_Work request:_ Check each line of the records below and collect those that include the word "Apcalis".

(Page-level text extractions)
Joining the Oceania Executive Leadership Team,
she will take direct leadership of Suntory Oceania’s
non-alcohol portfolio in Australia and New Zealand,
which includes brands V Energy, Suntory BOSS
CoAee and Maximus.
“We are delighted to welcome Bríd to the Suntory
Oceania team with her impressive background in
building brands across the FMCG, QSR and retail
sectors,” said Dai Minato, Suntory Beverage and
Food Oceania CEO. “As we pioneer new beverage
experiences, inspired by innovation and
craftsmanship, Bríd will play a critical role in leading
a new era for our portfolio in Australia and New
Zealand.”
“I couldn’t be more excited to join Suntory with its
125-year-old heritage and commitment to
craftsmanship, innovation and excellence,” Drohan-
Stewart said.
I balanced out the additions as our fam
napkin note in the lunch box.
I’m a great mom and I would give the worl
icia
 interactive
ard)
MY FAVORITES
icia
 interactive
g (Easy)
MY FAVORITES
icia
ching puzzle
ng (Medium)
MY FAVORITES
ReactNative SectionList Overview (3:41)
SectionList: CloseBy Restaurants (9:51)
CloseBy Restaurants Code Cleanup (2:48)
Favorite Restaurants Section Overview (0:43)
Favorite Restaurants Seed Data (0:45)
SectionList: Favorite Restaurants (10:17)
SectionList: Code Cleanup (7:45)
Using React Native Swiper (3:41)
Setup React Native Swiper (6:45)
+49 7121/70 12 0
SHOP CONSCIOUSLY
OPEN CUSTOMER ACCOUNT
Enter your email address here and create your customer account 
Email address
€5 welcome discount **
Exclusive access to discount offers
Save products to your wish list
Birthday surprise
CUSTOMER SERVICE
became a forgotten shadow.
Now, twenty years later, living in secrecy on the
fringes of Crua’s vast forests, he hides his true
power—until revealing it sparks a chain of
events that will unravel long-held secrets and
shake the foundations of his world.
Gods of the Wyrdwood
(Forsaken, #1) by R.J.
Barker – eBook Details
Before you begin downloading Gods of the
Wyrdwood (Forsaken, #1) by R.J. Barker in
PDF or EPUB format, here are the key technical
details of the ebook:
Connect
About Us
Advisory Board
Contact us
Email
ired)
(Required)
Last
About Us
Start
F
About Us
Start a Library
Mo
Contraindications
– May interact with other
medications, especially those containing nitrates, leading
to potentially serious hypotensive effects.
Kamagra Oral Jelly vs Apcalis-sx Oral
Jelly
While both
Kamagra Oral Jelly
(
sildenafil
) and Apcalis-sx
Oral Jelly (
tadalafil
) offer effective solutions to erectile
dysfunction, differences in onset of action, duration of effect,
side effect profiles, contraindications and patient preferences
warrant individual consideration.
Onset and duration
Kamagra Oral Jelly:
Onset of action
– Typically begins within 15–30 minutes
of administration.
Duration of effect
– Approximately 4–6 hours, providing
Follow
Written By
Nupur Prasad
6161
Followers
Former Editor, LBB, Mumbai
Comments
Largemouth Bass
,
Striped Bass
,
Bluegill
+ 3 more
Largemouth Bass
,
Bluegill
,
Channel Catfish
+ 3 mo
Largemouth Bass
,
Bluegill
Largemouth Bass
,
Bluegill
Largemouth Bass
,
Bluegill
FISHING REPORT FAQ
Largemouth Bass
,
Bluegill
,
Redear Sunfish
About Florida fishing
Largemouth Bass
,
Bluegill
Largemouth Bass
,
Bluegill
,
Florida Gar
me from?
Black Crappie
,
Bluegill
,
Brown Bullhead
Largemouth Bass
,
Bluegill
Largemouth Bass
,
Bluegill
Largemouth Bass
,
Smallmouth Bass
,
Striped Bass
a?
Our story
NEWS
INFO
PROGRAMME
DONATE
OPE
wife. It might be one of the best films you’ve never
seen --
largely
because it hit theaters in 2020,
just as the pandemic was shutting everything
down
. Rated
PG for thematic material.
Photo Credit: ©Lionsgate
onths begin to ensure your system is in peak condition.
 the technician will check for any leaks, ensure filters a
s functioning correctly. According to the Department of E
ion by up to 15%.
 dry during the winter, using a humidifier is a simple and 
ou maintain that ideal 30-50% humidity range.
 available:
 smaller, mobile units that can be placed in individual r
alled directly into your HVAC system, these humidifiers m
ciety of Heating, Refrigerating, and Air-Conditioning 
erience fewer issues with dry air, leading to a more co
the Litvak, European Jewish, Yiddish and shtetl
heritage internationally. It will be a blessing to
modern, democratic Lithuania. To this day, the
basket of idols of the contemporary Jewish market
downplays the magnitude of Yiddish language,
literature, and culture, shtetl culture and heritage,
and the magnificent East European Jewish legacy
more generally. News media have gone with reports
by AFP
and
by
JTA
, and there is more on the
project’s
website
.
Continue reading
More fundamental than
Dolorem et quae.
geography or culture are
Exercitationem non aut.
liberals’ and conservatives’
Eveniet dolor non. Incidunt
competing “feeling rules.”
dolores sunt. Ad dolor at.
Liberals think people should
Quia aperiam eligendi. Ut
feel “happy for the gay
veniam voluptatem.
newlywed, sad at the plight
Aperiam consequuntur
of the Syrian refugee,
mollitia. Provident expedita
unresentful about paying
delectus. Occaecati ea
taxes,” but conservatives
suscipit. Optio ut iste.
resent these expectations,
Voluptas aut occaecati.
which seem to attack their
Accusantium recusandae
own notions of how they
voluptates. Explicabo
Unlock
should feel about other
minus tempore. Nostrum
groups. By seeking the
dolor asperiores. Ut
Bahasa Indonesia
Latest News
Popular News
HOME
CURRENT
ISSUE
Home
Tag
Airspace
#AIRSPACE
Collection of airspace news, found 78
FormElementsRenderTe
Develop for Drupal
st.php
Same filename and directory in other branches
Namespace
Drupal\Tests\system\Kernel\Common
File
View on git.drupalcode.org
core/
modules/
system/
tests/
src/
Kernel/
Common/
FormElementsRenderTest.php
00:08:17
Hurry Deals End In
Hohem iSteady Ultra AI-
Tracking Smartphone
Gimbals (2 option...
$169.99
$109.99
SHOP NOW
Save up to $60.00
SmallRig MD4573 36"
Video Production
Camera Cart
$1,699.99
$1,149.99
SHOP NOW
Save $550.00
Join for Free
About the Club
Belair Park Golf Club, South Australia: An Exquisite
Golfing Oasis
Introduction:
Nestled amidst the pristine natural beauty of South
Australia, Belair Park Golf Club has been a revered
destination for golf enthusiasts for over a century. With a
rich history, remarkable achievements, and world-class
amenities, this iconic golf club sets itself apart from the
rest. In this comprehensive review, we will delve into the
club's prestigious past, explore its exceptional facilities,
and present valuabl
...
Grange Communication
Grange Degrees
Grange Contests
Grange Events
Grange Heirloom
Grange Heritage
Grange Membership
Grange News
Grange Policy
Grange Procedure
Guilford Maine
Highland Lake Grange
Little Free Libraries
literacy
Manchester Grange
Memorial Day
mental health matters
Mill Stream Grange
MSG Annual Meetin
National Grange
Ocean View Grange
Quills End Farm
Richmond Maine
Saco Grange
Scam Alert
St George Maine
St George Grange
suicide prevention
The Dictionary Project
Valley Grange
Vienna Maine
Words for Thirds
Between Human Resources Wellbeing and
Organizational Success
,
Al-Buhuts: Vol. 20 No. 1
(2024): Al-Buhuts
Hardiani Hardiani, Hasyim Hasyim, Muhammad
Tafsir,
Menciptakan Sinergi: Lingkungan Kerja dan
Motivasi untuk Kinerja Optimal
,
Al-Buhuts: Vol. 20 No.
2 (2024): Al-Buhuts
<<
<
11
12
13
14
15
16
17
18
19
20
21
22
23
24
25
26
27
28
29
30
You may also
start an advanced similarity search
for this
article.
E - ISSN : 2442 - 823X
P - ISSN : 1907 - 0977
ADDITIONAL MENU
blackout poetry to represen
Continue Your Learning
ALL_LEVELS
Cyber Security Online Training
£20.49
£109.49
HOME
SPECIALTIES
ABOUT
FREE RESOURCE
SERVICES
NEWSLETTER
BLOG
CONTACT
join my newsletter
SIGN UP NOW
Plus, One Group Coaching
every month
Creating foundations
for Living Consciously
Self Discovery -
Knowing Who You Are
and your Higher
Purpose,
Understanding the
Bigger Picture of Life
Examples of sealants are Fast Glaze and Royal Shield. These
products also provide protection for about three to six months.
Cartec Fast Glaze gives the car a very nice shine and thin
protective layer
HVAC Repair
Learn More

_Written solution:_
Kamagra Oral Jelly vs Apcalis-sx Oral
) and Apcalis-sx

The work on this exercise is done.